Lima Jenderal Militer AS yang Berani Lawan Trump

Mattis menyebut Trump sebagai presiden yang tak ingin satukan rakyat AS.

EPA
Presiden Donald Trump sempat mengusulkan suntikan disinfektan untuk membunuh virus corona jenis baru.
Red: Teguh Firmansyah

REPUBLIKA.CO.ID, Ancaman Presiden AS Donald Trump mengerahkan militer untuk mengatasi demonstrasi George Floyd menuai penolakan. Tak hanya dari kubu oposisi, tapi juga dari para petinggi maupun purnawirawan militer. Berikut jenderal-jenderal militer AS yang berani menolak atau melawan rencana Trump.

1. James Mattis

Mantan menteri pertahanan jenderal (purnawirawan) James Mattis mengkritik kebijakan Trump yang mengerahkan militer untuk meredam aksi protes terkait kematian pria Afro-Amerika, George Floyd. Mattis menuding Trump telah memecah belah bangsa dan melanggar hak-hak konstitusional.

"Donald Trump adalah presiden pertama dalam hidup saya yang tidak mencoba menyatukan rakyat Amerika. Sebaliknya dia mencoba memecah belah kita. Kami menyaksikan konsekuensi dari tiga tahun upaya yang disengaja ini. Kami menyaksikan konsekuensi tiga tahun tanpa kepemimpinan yang matang," ujar Mattis.

Mattis menjabat sebagai menteri pertahanan di bawah pemerintahan Presiden Barack Obama. Dia kemudian tetap menjabat sebagai menteri hingga Donald Trump menjadi presiden. Namun, Mattis mengundurkan diri pada Desember 2018 setelah berselisih dengan Trump mengenai penarikan pasukan AS dari Suriah.

2. Menteri Pertahanan Jenderal Mark Esper

Mark Esper dalam pernyataannya pada Rabu lalu menegaskan, pasukan militer aktif tak boleh dipakai untuk menangani aksi protes. Pernyataan Esper diamini oleh banyak jenderal lainnya. "Opsi untuk menggunakan pasukan aktif untuk penegakan hukum hanya akan dilakukan sebagai pilihan terakhir dan hanya untuk sesuatu yang sangat penting dan genting," ujar Esper.

Baca Juga

3. Jenderal Mark Milley

Mark Milley merupakan petinggi dalam jajaran komandan militer AS. Seperti dilansir Aljazirah, ia mengeluarkan memo untuk para para petinggi militer agar tetap setia pada sumpah untuk melindung konstitusi AS dan hak untuk kebebasan berbicara dan perkumpulan yang berlangsung damai.
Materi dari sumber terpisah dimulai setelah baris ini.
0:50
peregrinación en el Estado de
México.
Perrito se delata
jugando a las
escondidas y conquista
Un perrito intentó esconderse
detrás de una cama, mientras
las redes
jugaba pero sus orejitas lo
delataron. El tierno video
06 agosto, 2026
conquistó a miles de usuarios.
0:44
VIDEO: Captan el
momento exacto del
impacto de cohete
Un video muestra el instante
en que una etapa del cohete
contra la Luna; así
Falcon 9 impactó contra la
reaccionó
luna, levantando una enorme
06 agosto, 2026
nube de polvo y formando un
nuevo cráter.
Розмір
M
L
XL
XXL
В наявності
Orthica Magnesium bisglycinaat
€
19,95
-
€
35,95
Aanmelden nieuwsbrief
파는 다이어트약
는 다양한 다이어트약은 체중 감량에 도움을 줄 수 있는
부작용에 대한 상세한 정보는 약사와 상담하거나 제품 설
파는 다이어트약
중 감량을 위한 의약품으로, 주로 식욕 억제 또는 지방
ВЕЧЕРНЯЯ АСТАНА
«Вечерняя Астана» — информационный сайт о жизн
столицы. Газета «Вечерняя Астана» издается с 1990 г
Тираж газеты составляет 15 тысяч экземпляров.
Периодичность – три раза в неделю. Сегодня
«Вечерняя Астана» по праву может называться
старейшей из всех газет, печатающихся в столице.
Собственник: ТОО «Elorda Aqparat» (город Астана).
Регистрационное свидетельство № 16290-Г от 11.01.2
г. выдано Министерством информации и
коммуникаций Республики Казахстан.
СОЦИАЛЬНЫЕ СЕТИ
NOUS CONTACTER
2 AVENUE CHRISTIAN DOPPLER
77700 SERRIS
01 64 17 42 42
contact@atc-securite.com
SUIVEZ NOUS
4. Jenderal (purnawirawan) Martin Demsey.

Demsey yang merupakan mantan salah satu orang penting militer mengkritik Trump dalam sebuah wawancara. Menurut Demsey ide untuk menggunakan militer dalam menekan aksi yang kebanyakan berjalan damai adalah sangat berbahaya. 


5.  Colin Powell

Mantan menteri luar negeri Colin Powell termasuk yang menentang Trump. Meski dari Partai Republik, jenderal purnawirawan AS ini justru menyatakan dukungannya kepada mantan wakil presiden Demokrat AS Joe Biden dalam pemilihan presiden pada November 2020 mendatang.
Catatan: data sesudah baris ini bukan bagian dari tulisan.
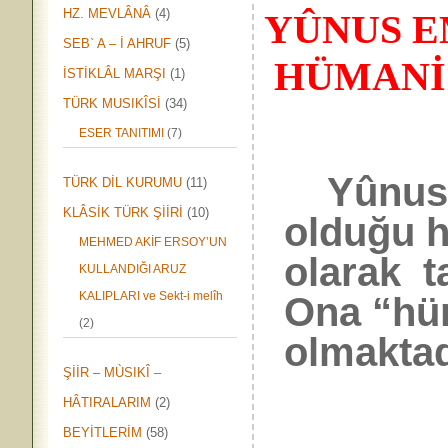
HZ. MEVLÂNÂ
(4)
YÛNUS E
SEB` A – İ AHRUF
(5)
HÜMAN
İSTİKLÂL MARŞI
(1)
TÜRK MUSIKÎSİ
(34)
ESER TANITIMI
(7)
Yûnus E
TÜRK DİL KURUMU
(11)
KLÂSİK TÜRK ŞİİRİ
(10)
olduğu h
MEHMED AKİF ERSOY’UN
olarak t
KULLANDIĞI ARUZ
KALIPLARI ve Sekt-i melîh
Ona “hüm
(2)
olmaktad
ŞİİR – MÙSIKÎ –
HÂTIRALARIM
(2)
BEYİTLERİM
(58)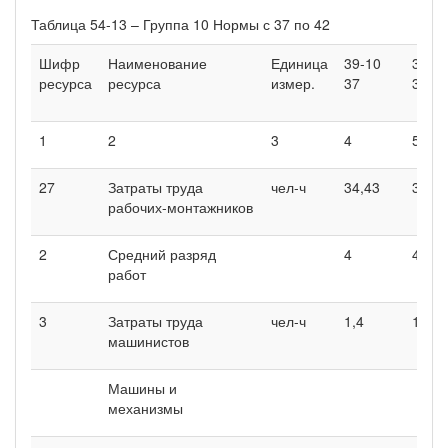
Таблица 54-13 – Группа 10 Нормы с 37 по 42
Шифр
Наименование
Единица
39-10
39-1
ресурса
ресурса
измер.
37
38
1
2
3
4
5
27
Затраты труда
чел-ч
34,43
33,43
рабочих-монтажников
2
Средний разряд
4
4
работ
3
Затраты труда
чел-ч
1,4
1,4
машинистов
Машины и
механизмы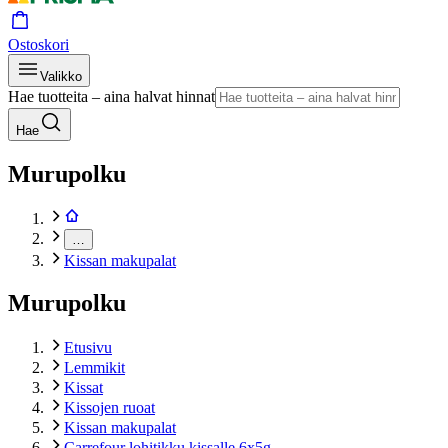
Ostoskori
Valikko
Hae tuotteita – aina halvat hinnat
Hae
Murupolku
…
Kissan makupalat
Murupolku
Etusivu
Lemmikit
Kissat
Kissojen ruoat
Kissan makupalat
Carrefour lohitikku kissalle 6x5g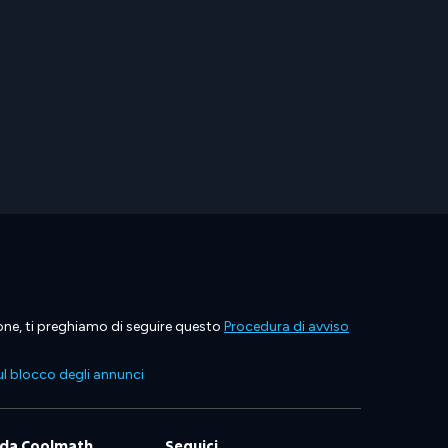
ione, ti preghiamo di seguire questo
Procedura di avviso
l blocco degli annunci
 da Coolmath
Seguici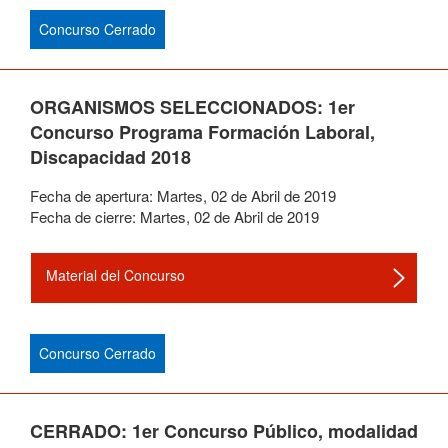
Concurso Cerrado
ORGANISMOS SELECCIONADOS: 1er
Concurso Programa Formación Laboral,
Discapacidad 2018
Fecha de apertura:
Martes
,
02
de
Abril
de
2019
Fecha de cierre:
Martes
,
02
de
Abril
de
2019
Material del Concurso
Concurso Cerrado
CERRADO: 1er Concurso Público, modalidad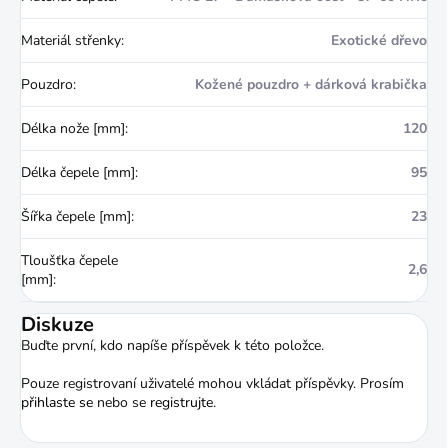
Materiál střenky
:
Exotické dřevo
Pouzdro
:
Kožené pouzdro + dárková krabička
Délka nože [mm]
:
120
Délka čepele [mm]
:
95
Šířka čepele [mm]
:
23
Tloušťka čepele
2,6
[mm]
:
Diskuze
Buďte první, kdo napíše příspěvek k této položce.
Pouze registrovaní uživatelé mohou vkládat příspěvky. Prosím
přihlaste se
nebo se
registrujte
.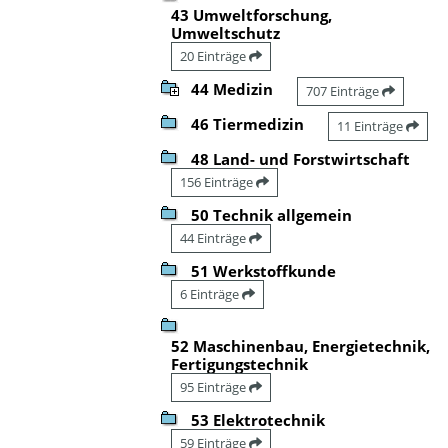
43 Umweltforschung,
Umweltschutz
20 Einträge
44 Medizin
707 Einträge
46 Tiermedizin
11 Einträge
48 Land- und Forstwirtschaft
156 Einträge
50 Technik allgemein
44 Einträge
51 Werkstoffkunde
6 Einträge
52 Maschinenbau, Energietechnik,
Fertigungstechnik
95 Einträge
53 Elektrotechnik
59 Einträge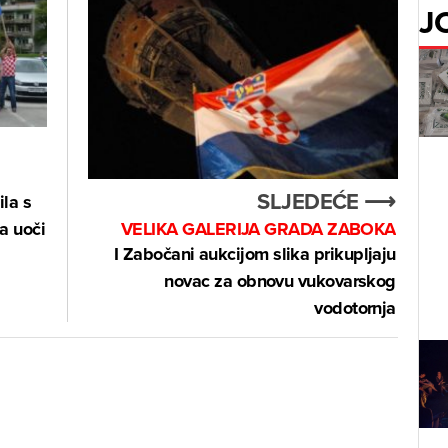
J
SLJEDEĆE ⟶
la s
VELIKA GALERIJA GRADA ZABOKA
a uoči
I Zabočani aukcijom slika prikupljaju
novac za obnovu vukovarskog
vodotornja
Powell bergabung dengan sejumlah tokoh Partai Republik mengkritik Presiden AS Donald Trump. Menurut Powell, perilaku Donald Trump membahayakan demokrasi dan Trump telah hanyut dari konstitusi AS serta berbohong tentang banyak hal.

“Dan itu berbahaya bagi demokrasi kita, berbahaya bagi negara kita. Dan saya pikir apa yang kita lihat sekarang, gerakan protes paling masif yang pernah saya lihat dalam hidup saya, saya pikir menyarankan negara semakin bijak dalam hal ini dan kami tidak akan tahan lagi," ujar Powell kepada CNN dikutip The Guardian, Ahad.
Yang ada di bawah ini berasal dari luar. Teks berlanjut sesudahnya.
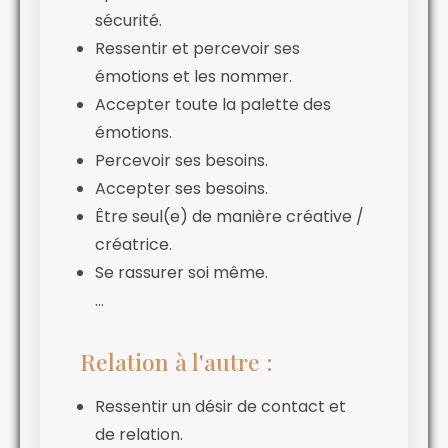
sécurité.
Ressentir et percevoir ses
émotions et les nommer.
Accepter toute la palette des
émotions.
Percevoir ses besoins.
Accepter ses besoins.
Être seul(e) de manière créative /
créatrice.
Se rassurer soi même.
…
Relation à l'autre :
Ressentir un désir de contact et
de relation.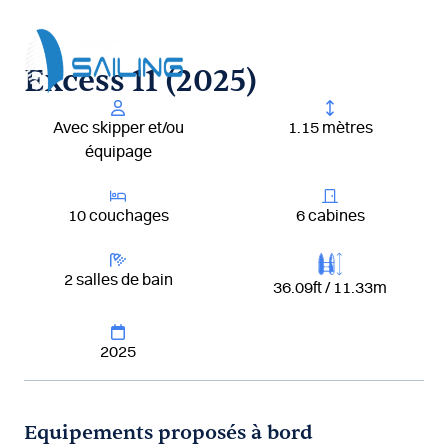
Aller
au
contenu
Excess 11 (2025)
Avec skipper et/ou
1.15 mètres
équipage
10 couchages
6 cabines
2 salles de bain
36.09ft / 11.33m
2025
Equipements proposés à bord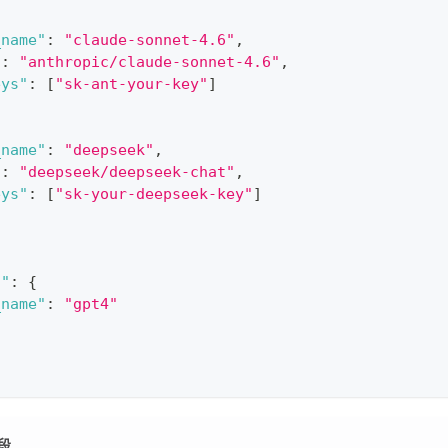
_name"
:
"claude-sonnet-4.6"
,
"
:
"anthropic/claude-sonnet-4.6"
,
eys"
:
[
"sk-ant-your-key"
]
_name"
:
"deepseek"
,
"
:
"deepseek/deepseek-chat"
,
eys"
:
[
"sk-your-deepseek-key"
]
{
s"
:
{
_name"
:
"gpt4"
段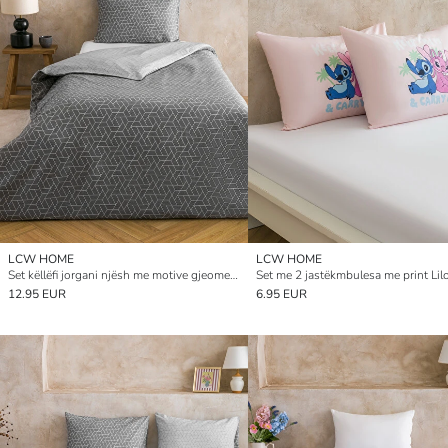
LCW HOME
LCW HOME
Set këllëfi jorgani njësh me motive gjeometrike
12.95 EUR
6.95 EUR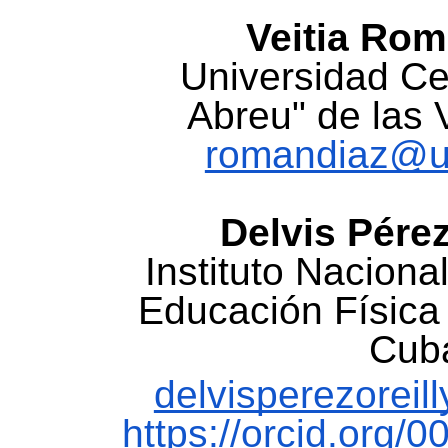
Veitia Rom
Universidad Ce
Abreu" de las 
romandiaz@uc
Delvis Pérez
Instituto Naciona
Educación Física
Cub
delvisperezorei
https://orcid.org/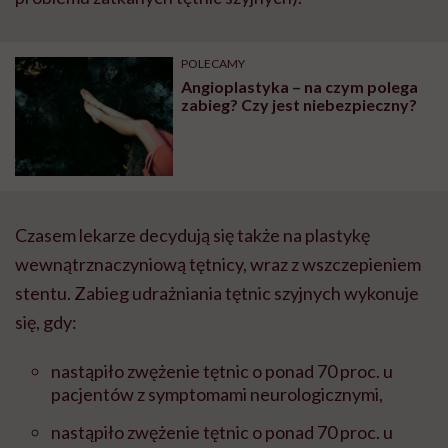
POLECAMY
Angioplastyka – na czym polega
zabieg? Czy jest niebezpieczny?
Czasem lekarze decydują się także na plastykę
wewnątrznaczyniową tętnicy, wraz z wszczepieniem
stentu. Zabieg udrażniania tętnic szyjnych wykonuje
się, gdy:
nastąpiło zwężenie tętnic o ponad 70 proc. u
pacjentów z symptomami neurologicznymi,
nastąpiło zwężenie tętnic o ponad 70 proc. u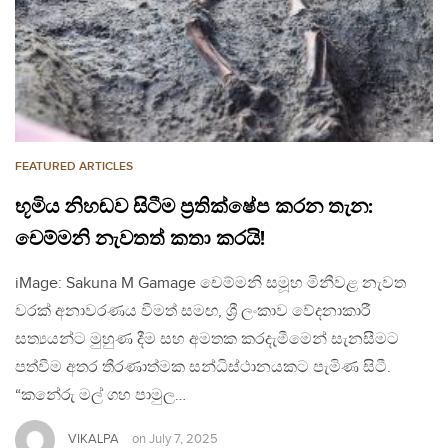
FEATURED ARTICLES
භූමිය නිහඬව සිටීම ප්‍රතික්ෂේප කරන තැන:
චෙම්මනි නැවතත් කතා කරයි!
iMage: Sakuna M Gamage චෙම්මනි සමූහ මිනීවළ නැවත
වරක් අනාවරණය වීමත් සමඟ, ශ්‍රී ලංකාව වේදනාකාරී
සත්‍යයන්ට මුහුණ දීම සහ අමතක කරදැමීමෙන් සැනසීමට
පත්වීම අතර තීරණාත්මක සන්ධිස්ථානයකට පැමිණ සිටී.
“කනේරු මල් ගහ පාමුල…
VIKALPA
on
July 7, 2025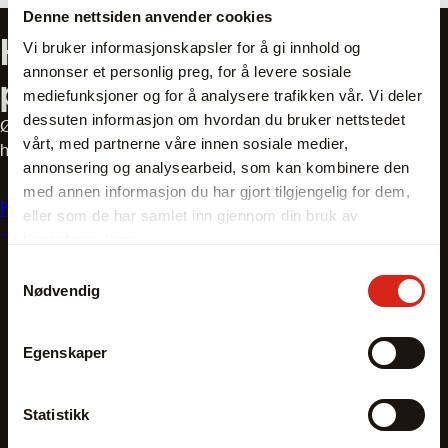
Denne nettsiden anvender cookies
Har du spørsmål om våre
Vi bruker informasjonskapsler for å gi innhold og
annonser et personlig preg, for å levere sosiale
produkter?
mediefunksjoner og for å analysere trafikken vår. Vi deler
dessuten informasjon om hvordan du bruker nettstedet
Ønsker du hjelp til å finne riktig utstyr? Våre salgsteknikere
vårt, med partnerne våre innen sosiale medier,
har mange års erfaring og er eksperter innen bransjen.
annonsering og analysearbeid, som kan kombinere den
med annen informasjon du har gjort tilgjengelig for dem,
Kontakt oss
eller som de har samlet inn gjennom din bruk av
tjenestene deres.
Samtykkevalg
Nødvendig
Egenskaper
Statistikk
"Saya tidak bisa mendukung Presiden Trump tahun ini," kata Powell, yang tidak memilih presiden Republik pada 2016. Saat ditanya apakah dia akan memilih Biden. "Saya akan memilih dia," lanjut dia.

Powell memimpin militer AS selama Perang Teluk 1991 di Irak di bawah mantan Presiden Republik George HW Bush. Kemudian Trump menanggapinya lewat cicitan di Twitter dan menyebut Powell ialah seseorang yang bersifat kaku.
Trump kemudian menuduhnya lemah dan mengeklaim jenderal pensiunan itu memberikan segalanya kepada semua orang, sangat buruk bagi AS.

Powell adalah mantan perwira tinggi militer terbaru yang menegur Trump setelah protes besar-besaran untuk memerangi ketidakadilan rasial yang dipicu oleh kematian seorang pria kulit hitam tak bersenjata.